Trois femmes jihadistes, soupçonnées d’avoir appartenu à l'État islamique, jugées à Paris

La cour d'assises de Paris (illustration). - AFP
Trois femmes jihadistes soupçonnées d'avoir appartenu au groupe État islamique (EI) en Syrie, dont la nièce des frères Clain, doivent comparaître à partir de ce lundi 15 septembre devant la cour d'assises spéciale de Paris, notamment pour association de malfaiteurs terroriste.
Jennyfer Clain, aujourd'hui âgée de 34 ans, est la nièce de Jean-Michel et Fabien Clain, deux responsables de la propagande de l'EI présumés morts en Syrie et voix de la revendication des attentats du 13-Novembre. Les deux autres accusées sont sa belle-mère, Christine Allain, et sa belle-soeur par alliance, Mayalen Duhart. Jennyfer Clain et Christine Allain comparaissent détenues.
Fabien Clain avait notamment lu le communiqué de revendication des attentats du 13-Novembre sur fond de chants religieux de son frère, un rôle "essentiel pour diffuser et amplifier la terreur et attirer de nouveaux combattants", avait estimé en 2022 la cour d'assises qui les avait condamnés en leur absence à la perpétuité incompressible.
C'était d'ailleurs la volonté de rejoindre ses oncles en Égypte qui avait conduit Jennyfer Clain à se marier religieusement à 16 ans avec un prétendant que Jean-Michel Clain avait choisi pour elle, Kevin Gonot. Elle les avait ensuite suivis tous les trois à partir de 2014 en Syrie, à Raqqa, où son mari était lui-aussi devenu membre de l'État islamique.
Un "itinéraire engagé dans l'idéologie salafo-jihadiste"

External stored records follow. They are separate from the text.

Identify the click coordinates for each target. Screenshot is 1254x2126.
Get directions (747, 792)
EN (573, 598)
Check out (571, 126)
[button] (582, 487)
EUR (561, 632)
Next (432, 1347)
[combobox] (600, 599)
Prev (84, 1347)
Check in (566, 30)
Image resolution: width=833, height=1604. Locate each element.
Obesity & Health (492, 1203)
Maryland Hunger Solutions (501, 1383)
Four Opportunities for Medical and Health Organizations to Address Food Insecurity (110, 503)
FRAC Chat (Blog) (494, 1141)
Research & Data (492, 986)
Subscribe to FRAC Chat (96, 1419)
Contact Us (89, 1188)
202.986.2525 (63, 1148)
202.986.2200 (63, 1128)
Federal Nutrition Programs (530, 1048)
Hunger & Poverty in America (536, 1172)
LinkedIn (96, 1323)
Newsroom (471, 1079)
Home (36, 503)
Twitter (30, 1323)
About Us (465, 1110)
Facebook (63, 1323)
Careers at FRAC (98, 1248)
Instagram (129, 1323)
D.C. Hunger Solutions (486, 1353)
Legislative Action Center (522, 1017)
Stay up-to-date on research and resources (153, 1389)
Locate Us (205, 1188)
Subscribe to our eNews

Sur place vivait également la mère de Kevin Gonot, Christine Allain, aujourd'hui âgée de 67 ans. L'ancienne éducatrice spécialisée, réputée sans histoire, s'était convertie à l'islam quelques années plus tôt. Autrefois sujette à la dépression, Christine Allain avait été initiée au Coran par son fils aîné, Thomas Collange, né en 1982 d'une première union, et qu'elle considérait comme "le sauveur".
Ce dernier avait également entraîné dans sa nouvelle foi sa compagne, Mayalen Duhart, d'abord rencontrée à l'adolescence dans son Pays basque natal, puis retrouvée à la faculté de Toulouse, où il avait fait la connaissance de Fabien Clain.
À partir de 2004, le couple Duhart-Collange s'était rendu à plusieurs reprises en Syrie, avant de s'y installer définitivement en 2014, trois ans après le début de la guerre dans ce pays. Les départs en Syrie des trois accusées s'inscrivaient dans la poursuite d'un "itinéraire engagé depuis une dizaine d'années dans l'idéologie salafo-jihadiste", écrivent les magistrats dans leur acte d'accusation dont l'AFP a eu connaissance.
Le procès devant la cour d'assises spécialement composée - c'est-à-dire sans jurés populaires, la règle en matière de justice antiterroriste - doit se tenir jusqu'au 26 septembre. Les trois accusées encourent jusqu'à 30 ans de réclusion.
Mis en examen en 2019
Christine Allain, Jennyfer Clain et Mayalen Duhart avaient été expulsées de Turquie et mises en examen à leur arrivée en France en septembre 2019, accompagnées de neuf enfants de 3 à 13 ans. Elles avaient été arrêtées deux mois plus tôt dans la province turque de Kilis, frontalière avec la Syrie.
L'interpellation mettait fin à deux années d'itinérance après la chute de Raqqa, lorsqu'elles avaient suivi le groupe État islamique le long du fleuve Euphrate, au gré de la perte des territoires du fait des offensives kurdes. Kevin Gonot et Thomas Collange avaient été arrêtés lors de cette retraite. Le premier avait été condamné à mort en Irak en 2019.
Dans leur décision de les renvoyer devant une juridiction criminelle, les juges d'instruction ont relevé que les trois mises en cause "se sont maintenues de manière durable" au sein de groupes jihadistes.
"C'est bien en toute connaissance de cause" que la belle-mère et ses deux brus ont fait le choix, "après l'instauration du califat, de rejoindre l'EI en Syrie", elles et leurs familles bénéficiant de salaires ou de logements fournis par l'organisation, ont encore souligné les magistrats.
Jennyfer Clain et Mayalen Duhart sont également poursuivies pour s'être soustraites à leurs obligations parentales, notamment pour avoir emmené volontairement leurs enfants qui vivaient jusqu'alors en France - quatre chacune - "dans une zone en guerre pour y rejoindre un groupe terroriste, en les exposant ainsi à un risque important d'atteinte physique et psychologique" et "de graves traumatismes".